Fritz Eckenga, der Dortmunder Kabarettist und Autor für die kulinarische Kampfschrift „Häuptling eigener Herd“ der Herren Vincent Klink und Wiglaf Droste, schrieb bekanntlich das Gedicht „Der Wein war ein Gedicht“. Man kann es nachlesen – oder aber es vorgetragen bekommen von Axel Biesler. Der ist gelernter Winzer und Journalist sowie Moderator bei Veranstaltungen, in denen der Wein ein Gedicht ist, nicht war. Im Gedicht wird die alte Köche-Weisheit, wonach man für die Realisierung eines tollen Rezeptes einen guten Wein nehme und den in den Koch schütte, persifliert – bis eben hin zu jener Zeile: Der Rote macht mich lall und lüll!
Axel Biesler war aber weder lall noch lüll, und seine Gäste an diesem Sonntag-Nachmittag im Gasthaus zur Post in Ladbergen auch nicht. Zwar hätte es eine veritable Chance dazu gegeben, denn die Sonne hatte es sich trotz meteorologischen Herbstbeginns noch einmal vorgenommen, sie schien heftigst vom Himmel. Das war aber gut so, denn beim diesjährigen Weinlunch waren mallorquinische Weine das Thema.
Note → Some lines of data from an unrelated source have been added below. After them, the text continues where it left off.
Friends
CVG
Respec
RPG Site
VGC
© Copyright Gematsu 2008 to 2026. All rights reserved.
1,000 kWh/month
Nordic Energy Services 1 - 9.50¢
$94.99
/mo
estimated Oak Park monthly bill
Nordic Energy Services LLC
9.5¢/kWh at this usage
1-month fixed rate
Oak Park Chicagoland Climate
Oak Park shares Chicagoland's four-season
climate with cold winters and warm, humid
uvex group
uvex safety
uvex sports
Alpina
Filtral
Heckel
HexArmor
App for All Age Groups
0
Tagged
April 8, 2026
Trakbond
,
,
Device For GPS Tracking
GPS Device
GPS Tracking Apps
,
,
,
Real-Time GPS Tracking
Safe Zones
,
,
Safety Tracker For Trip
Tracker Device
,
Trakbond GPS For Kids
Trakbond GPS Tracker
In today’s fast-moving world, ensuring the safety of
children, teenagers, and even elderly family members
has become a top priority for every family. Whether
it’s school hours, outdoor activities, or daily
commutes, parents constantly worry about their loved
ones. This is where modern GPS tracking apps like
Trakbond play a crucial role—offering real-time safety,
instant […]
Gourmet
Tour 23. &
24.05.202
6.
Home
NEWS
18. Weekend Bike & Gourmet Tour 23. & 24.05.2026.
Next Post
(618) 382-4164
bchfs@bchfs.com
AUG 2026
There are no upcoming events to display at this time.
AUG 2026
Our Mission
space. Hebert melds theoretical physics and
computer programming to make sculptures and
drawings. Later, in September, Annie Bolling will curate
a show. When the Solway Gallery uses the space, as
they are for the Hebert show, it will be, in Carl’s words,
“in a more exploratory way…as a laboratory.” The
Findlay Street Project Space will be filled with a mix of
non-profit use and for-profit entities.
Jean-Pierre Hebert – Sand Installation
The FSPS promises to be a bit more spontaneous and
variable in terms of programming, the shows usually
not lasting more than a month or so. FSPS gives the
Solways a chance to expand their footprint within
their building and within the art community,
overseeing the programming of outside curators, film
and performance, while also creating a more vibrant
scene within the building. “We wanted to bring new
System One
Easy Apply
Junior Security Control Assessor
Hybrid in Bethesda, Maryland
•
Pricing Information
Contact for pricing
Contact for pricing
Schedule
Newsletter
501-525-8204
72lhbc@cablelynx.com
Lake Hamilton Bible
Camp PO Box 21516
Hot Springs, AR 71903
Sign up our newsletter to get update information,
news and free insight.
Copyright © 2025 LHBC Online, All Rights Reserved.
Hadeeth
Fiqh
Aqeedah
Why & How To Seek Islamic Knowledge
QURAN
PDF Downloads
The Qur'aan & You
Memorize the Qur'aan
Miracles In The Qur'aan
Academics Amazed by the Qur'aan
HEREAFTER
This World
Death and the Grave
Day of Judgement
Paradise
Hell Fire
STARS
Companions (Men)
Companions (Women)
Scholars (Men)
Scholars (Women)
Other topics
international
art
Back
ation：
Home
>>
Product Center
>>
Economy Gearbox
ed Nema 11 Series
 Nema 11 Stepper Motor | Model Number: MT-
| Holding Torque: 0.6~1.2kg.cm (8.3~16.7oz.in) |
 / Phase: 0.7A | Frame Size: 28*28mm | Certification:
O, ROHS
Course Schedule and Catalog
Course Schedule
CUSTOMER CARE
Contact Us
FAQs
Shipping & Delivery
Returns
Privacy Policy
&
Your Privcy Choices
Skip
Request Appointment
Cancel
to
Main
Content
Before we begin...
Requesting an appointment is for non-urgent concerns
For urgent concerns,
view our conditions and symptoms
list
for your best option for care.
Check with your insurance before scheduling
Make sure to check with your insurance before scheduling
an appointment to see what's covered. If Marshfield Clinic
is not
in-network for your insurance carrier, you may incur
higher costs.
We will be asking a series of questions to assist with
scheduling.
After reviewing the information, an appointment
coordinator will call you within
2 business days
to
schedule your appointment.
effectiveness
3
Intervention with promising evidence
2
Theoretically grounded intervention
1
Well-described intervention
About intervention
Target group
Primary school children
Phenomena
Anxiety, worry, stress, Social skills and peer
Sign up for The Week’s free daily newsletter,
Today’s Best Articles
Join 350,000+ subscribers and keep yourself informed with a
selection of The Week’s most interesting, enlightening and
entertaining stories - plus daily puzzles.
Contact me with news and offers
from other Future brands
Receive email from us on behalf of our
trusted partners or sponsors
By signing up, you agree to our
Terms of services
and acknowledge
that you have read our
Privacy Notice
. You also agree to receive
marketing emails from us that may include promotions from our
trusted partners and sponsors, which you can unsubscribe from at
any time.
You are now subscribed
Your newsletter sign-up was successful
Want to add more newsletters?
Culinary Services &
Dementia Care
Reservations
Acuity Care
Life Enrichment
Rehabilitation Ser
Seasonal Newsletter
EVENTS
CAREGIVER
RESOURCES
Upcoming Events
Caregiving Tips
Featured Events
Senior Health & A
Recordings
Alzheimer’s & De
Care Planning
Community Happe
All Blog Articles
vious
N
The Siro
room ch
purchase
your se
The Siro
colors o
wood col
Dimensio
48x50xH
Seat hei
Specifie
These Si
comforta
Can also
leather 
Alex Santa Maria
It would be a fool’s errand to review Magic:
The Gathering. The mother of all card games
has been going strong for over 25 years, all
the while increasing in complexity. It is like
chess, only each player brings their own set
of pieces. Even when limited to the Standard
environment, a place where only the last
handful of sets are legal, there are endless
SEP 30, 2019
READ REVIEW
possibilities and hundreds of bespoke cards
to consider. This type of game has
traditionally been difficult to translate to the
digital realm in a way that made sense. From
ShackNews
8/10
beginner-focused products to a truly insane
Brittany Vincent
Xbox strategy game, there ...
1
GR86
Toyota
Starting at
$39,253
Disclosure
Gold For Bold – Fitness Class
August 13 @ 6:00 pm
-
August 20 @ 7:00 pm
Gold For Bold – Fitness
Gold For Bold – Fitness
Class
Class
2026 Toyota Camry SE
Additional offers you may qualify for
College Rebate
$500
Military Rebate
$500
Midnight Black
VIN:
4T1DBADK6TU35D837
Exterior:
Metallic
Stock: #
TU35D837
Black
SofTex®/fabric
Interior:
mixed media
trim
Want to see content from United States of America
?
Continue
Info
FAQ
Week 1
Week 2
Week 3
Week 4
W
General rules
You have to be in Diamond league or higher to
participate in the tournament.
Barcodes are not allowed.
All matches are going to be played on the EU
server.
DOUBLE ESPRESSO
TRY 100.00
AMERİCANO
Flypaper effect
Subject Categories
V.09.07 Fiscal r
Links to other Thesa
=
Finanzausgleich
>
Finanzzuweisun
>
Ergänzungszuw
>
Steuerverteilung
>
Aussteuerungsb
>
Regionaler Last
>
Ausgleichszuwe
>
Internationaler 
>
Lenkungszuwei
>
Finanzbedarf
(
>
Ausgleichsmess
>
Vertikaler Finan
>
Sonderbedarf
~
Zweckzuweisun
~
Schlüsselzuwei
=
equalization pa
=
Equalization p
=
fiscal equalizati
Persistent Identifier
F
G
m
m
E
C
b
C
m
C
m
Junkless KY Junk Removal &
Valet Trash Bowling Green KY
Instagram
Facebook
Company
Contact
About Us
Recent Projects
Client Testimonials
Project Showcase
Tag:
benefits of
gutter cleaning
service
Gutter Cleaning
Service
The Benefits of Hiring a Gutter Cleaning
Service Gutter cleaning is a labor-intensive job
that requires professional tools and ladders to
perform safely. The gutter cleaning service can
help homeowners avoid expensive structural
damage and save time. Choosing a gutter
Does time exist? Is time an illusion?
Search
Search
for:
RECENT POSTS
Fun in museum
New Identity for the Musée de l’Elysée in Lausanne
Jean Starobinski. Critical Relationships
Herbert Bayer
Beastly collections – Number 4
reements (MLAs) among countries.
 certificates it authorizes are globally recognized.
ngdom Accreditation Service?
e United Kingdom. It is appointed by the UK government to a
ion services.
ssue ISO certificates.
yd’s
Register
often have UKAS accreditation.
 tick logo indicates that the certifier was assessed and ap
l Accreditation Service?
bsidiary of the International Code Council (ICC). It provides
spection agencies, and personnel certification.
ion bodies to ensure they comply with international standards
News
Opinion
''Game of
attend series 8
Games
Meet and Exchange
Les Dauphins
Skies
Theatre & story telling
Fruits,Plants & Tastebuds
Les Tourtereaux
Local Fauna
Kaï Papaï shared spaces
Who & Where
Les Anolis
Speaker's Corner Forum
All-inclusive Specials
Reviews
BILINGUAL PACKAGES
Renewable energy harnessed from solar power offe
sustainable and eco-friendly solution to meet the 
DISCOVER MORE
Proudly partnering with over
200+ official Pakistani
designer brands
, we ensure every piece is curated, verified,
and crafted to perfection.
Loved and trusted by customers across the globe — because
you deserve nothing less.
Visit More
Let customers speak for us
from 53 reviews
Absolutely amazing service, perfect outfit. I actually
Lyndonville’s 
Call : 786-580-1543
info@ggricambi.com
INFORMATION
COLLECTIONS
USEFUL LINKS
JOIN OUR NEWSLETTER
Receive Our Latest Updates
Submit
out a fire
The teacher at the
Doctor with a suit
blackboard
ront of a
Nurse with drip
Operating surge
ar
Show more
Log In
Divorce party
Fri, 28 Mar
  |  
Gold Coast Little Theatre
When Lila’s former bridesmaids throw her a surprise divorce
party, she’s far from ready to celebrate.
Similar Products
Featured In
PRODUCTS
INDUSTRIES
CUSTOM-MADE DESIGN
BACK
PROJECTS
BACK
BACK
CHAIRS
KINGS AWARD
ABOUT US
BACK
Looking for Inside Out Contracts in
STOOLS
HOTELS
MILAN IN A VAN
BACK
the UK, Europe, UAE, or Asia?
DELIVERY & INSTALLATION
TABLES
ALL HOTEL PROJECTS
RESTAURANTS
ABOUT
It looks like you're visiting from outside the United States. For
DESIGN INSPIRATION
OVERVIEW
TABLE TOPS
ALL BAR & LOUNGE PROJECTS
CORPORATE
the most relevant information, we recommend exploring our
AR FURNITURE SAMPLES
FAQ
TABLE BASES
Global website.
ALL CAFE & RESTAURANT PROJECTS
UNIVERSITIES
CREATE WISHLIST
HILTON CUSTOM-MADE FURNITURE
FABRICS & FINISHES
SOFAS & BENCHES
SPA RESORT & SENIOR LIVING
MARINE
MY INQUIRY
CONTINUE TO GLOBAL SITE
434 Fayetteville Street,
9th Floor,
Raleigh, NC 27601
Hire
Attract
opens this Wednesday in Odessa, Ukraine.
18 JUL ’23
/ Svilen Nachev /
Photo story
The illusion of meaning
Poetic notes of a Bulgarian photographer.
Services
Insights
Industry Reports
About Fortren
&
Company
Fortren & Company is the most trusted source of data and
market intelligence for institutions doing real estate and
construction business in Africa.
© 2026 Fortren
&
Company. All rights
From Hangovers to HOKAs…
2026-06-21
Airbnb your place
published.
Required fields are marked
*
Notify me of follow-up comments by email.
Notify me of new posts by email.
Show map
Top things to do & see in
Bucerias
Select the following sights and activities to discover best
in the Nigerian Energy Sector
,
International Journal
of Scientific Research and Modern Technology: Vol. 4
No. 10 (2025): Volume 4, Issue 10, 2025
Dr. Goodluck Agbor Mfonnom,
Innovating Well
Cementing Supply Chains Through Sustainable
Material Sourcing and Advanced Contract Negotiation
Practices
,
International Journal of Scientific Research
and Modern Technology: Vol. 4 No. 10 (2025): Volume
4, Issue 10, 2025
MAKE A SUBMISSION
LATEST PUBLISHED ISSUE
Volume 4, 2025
Da tut ein bisschen Umgebungswärme ganz gut!
Zum Empfang hatte das Team um Chefkoch Oliver Lisso verschiedene Tapas vorbereitet – und zur Einführung in die Weinwelt Mallorcas gab es einen 2010 Albaflor Rosado, Vins nadal DO Binissalem auf die Hand. Ein Rosé, aber einer, der von der Farbe auch als Roter durchgehen könnte. Manto-Negro, Merlot und Cabernet stecken drin – und schmecken sommerlich fruchtig. Der Empfang im Garten des Gasthauses dehnte sich, weil immer wieder Wein und Tapas (Thunfisch mit Olive, Kichererbsen mit Fenchel und Orange, Blätterteig mit Birne und Blauschimmelkäse, Gemüsefladen mit Ziegenkäse und Thymian) nachgereicht wurden und alle dachten: Wer weiß, ob die Sonne es in diesem Jahr noch einmal so gut mit uns meint…
Zum Lunch ging es allerdings hinein in den Biedermeier-Salon, was aber lediglich die Hummeln und ihre Kolleginnen im Garten traurig stimmte. Im Glas: ein 2010 OM Blanc, Oliver Moragues Pla i Llevant – ein Durstlöscher, bei dem neben der autochthonen Rebsorte Prensal (die nur auf Mallorca vorkommt) auch Sauvignon blanc enthalten ist. „Ein Wein, der zur bäuerlichen Küche passt!“ meinte Biesler – aber aus der Küche kam allenfalls eine bäuerliche Inspiration, denn Oliver Lisso hatte schlichte Vorbilder verfeinert und zusammengefügt: Lauwarmes Gazpacho-Gelee mit Chorizokompott und Kräutersalat war die erste Überraschung und eine Herausforderung, denn so ein kleines Geschmacksbömbchen macht Lust auf Mehr.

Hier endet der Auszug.